Human beings are probably the ultimate result of great product development through split testing – evolution is one giant iterative experiment. Unfortunately for Internet startups it took millions of years for life as we know it to develop, and even if we reduce the test cycle time a few orders of magnitude, the “development cycle” is beyond our comprehension.
A/B testing has demonstrated its advantage most clearly in efforts to optimize customer acquisition. Google made this approach table stakes by designing AdWords as a meritocracy of ad performance, and by offering all its AdWords customers easy split testing as a free feature. Write as much different ad copy as you like – Google will automatically test all the variants and promote the winners. This kind of metrics, instant feedback, and optimization has proven highly addictive to marketers – obvious now, innovative when it was implemented.
Trying to A/B test your way to a magical product is like waiting for 100 monkeys to type Shakespeare’s “Hamlet” – theoretically they will eventually put the letters in the right order, but by that time we’ll all be dead.
A less obvious reason for success is that all the iteration does not take place on your website but rather on the AdWords site. Writing 10 unique versions of the homepage and showing each to a slice of visitors would be a very big deal for a lot of people at your company. But an effective CEO is happy to let the marketing team run whatever ad copy converts customers best – after all, the customer experience doesn’t really start until the visitor gets to your website.
The best companies, however, go beyond customer acquisition: they can now evolve their products and user experiences iteratively and scientifically, right on their sites, practically on the fly. No more debate as to whether the button should be blue or red, whether it’s worth it to put the TRUSTe logo on the checkout page – we’ll ask the users and find the answer, definitively.
Does such a thing as a product visionary exist anymore? Or is it just a false idol from an age before reason? In my view, the question for 2010 is whether GREAT products can be created through A/B testing.
The case for the prosecution would seem to be Zynga. If ever there was a sector that would value product vision and creative expression, it would be online social gaming. Yet Zynga seems to be replacing the majority of the old-school creative innovation in product development with scientific process, and in the process growing revenue and profit at a mind-bending rate.

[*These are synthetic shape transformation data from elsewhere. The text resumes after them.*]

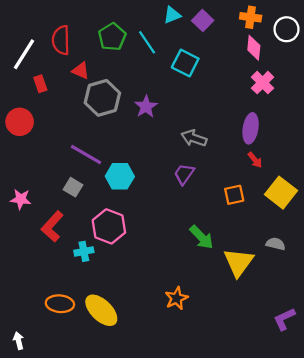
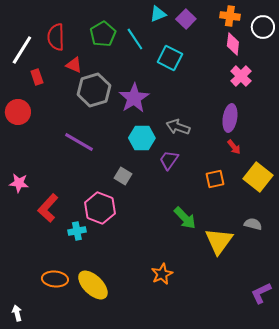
purple star: (146, 107) -> (134, 98), size x1.4
cyan hexagon: (120, 176) -> (142, 138), moved
gray square: (73, 187) -> (123, 176), moved

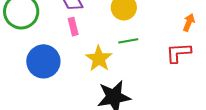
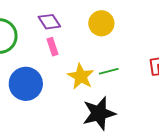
green line: (128, 41) -> (109, 71), moved

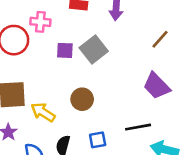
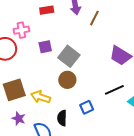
brown line: (160, 39) -> (94, 18), moved
gray square: (94, 49) -> (69, 56), moved

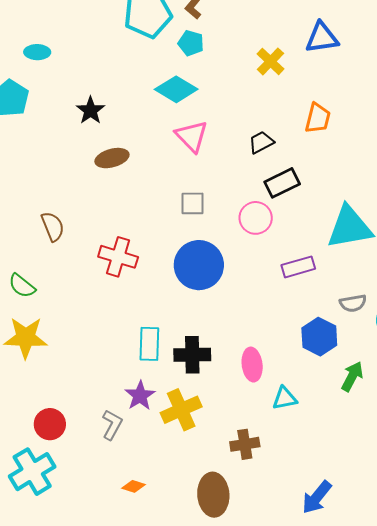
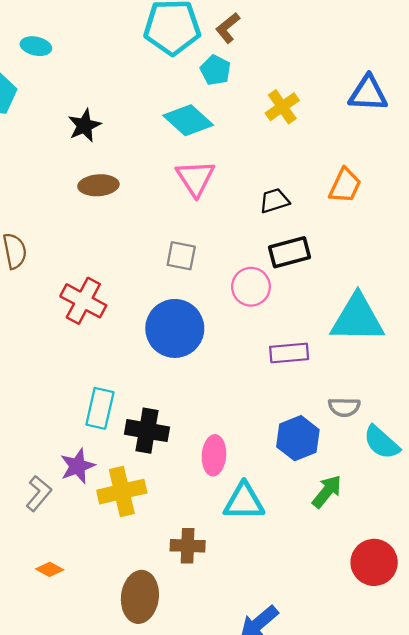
yellow cross: (270, 61) -> (282, 107), moved
cyan triangle: (285, 398) -> (244, 502), size x1.4

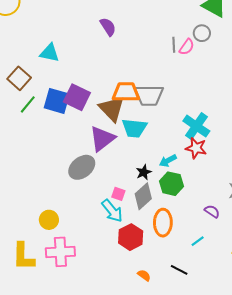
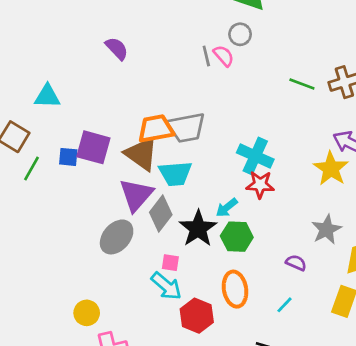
pink semicircle: (187, 47) -> (224, 56), turned -66
blue square: (57, 101) -> (68, 157), size x0.6
black star: (144, 172) -> (198, 229), size x1.8
gray diamond: (143, 196) -> (161, 213), moved

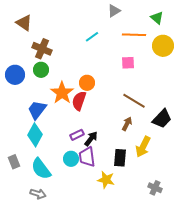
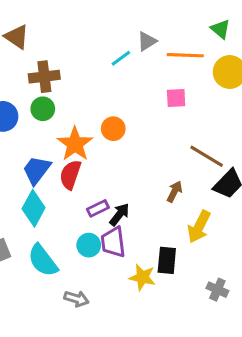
gray triangle: (114, 11) -> (147, 41), moved
brown cross: (42, 49) -> (44, 77), turned -30
red semicircle: (79, 101) -> (70, 175), moved
brown line: (134, 101) -> (207, 156), moved
black rectangle: (120, 158) -> (167, 260), moved
gray arrow: (38, 194) -> (76, 299), moved

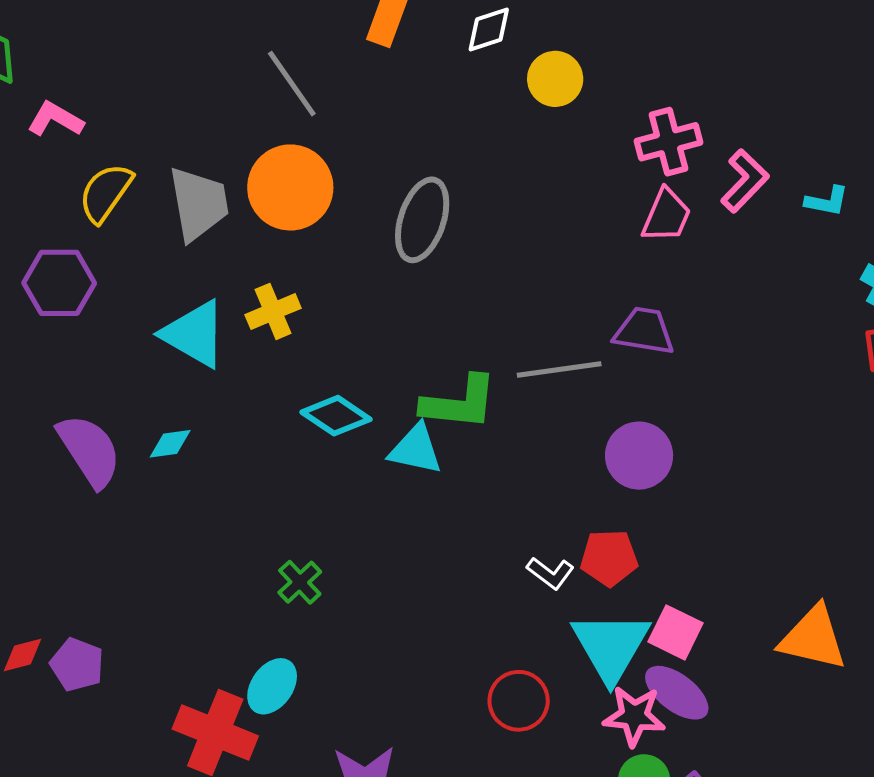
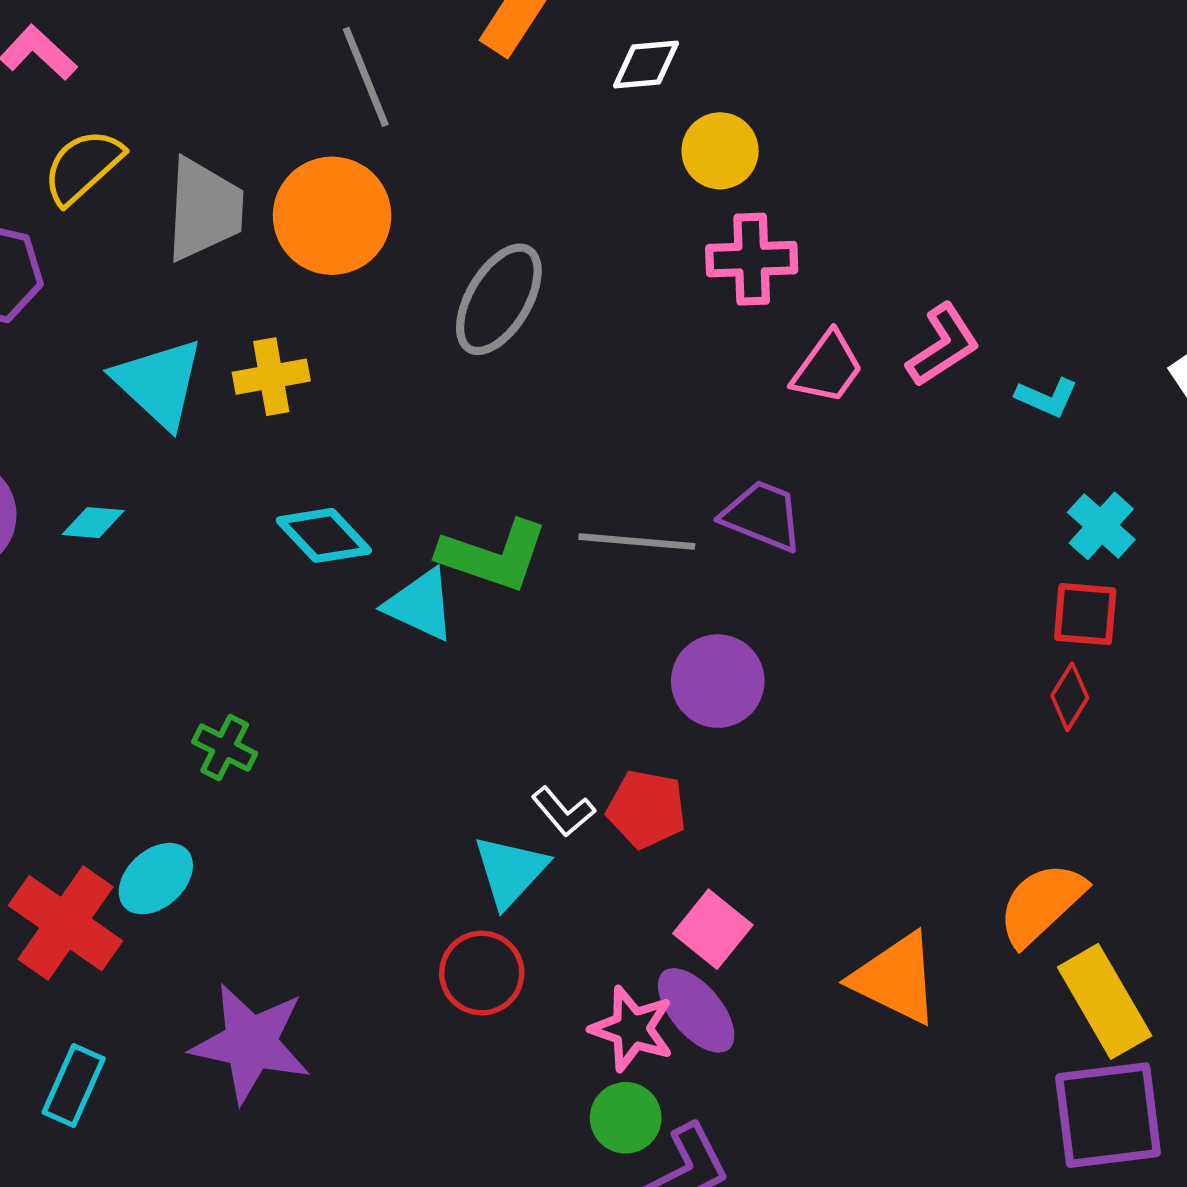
pink cross: (669, 142) -> (752, 259), moved
green cross: (300, 582) -> (225, 748), turned -33
cyan triangle: (611, 646) -> (510, 871), moved, size x0.7

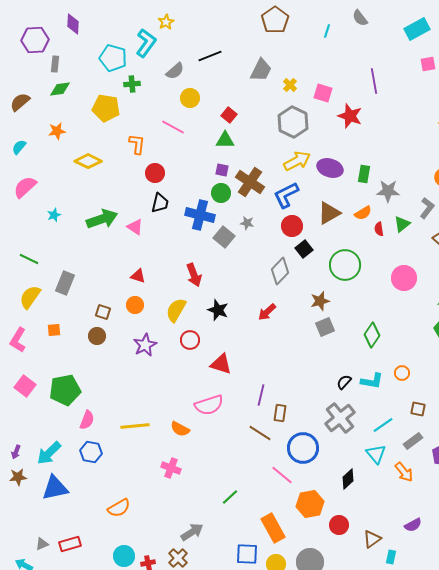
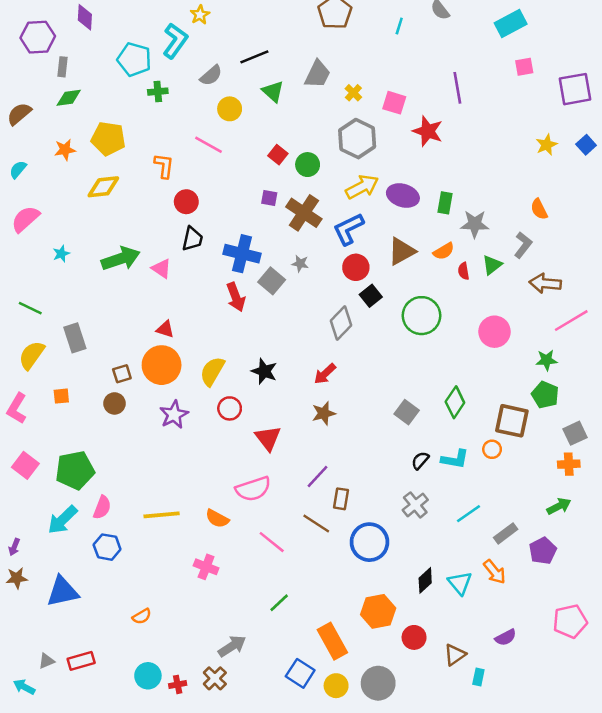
yellow pentagon: (106, 108) -> (108, 139), moved
red square: (229, 115) -> (278, 155), moved
green triangle: (225, 140) -> (273, 92), moved, turned 42
yellow diamond: (88, 161) -> (103, 187), turned -32
green circle: (221, 193) -> (308, 165), moved
red arrow: (194, 275) -> (236, 297), moved
gray rectangle: (65, 283) -> (75, 338), turned -40
brown star: (320, 301) -> (324, 413), moved
orange circle: (135, 305) -> (162, 365), size x1.8
brown square: (103, 312) -> (122, 374), turned -35
gray square: (325, 327) -> (407, 412), moved, turned -30
red triangle: (221, 364) -> (268, 438), turned 35
purple line: (261, 395) -> (317, 476), turned 30
brown square: (418, 409) -> (512, 421), moved, size x1.8
gray cross: (340, 418) -> (415, 505), size x0.7
cyan arrow: (49, 453) -> (63, 520), moved
cyan triangle: (376, 454) -> (460, 583), moved
pink line: (282, 475) -> (272, 542), moved
orange semicircle: (119, 508) -> (142, 616), size x0.7
blue square: (247, 554) -> (300, 673), turned 30

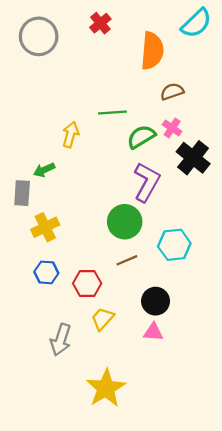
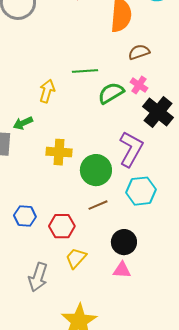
purple L-shape: (147, 182) -> (131, 149), moved
yellow cross: (45, 227) -> (59, 152), moved, turned 30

I can only imagine the panic that must exist at EA today, as its execs stare at the gulf in the rate of product innovation and iteration between their team and Zynga’s crew. And every minute they stare at the chasm, it gets a little wider.
If Zynga can create games that retain and engage players over months and years, it becomes a lot harder to justify any other type of product development. The jury is out, but we’ll learn a lot more over the next year, and Facebook is helping us keep the experiment pure by fighting Zynga’s (smart) attempts to leverage its scale to build a platform that can win through market dominance rather than solely relying on the great execution that put Zynga in front.
Despite my overly rational and scientific bent, I’m secretly hoping that the product visionary still has a big role in the future. The Zynga process feels a bit like fast food: just as the McDonald’s engineers can find the chemical combination that strikes my taste buds in such a way that a corn byproduct tastes like chicken, the Zynga team can find the perfect psychological stimulus to keep me coming back to the game.
But like the Chicken McNugget, FarmVille, while tasty, offers very little in the way of sustenance.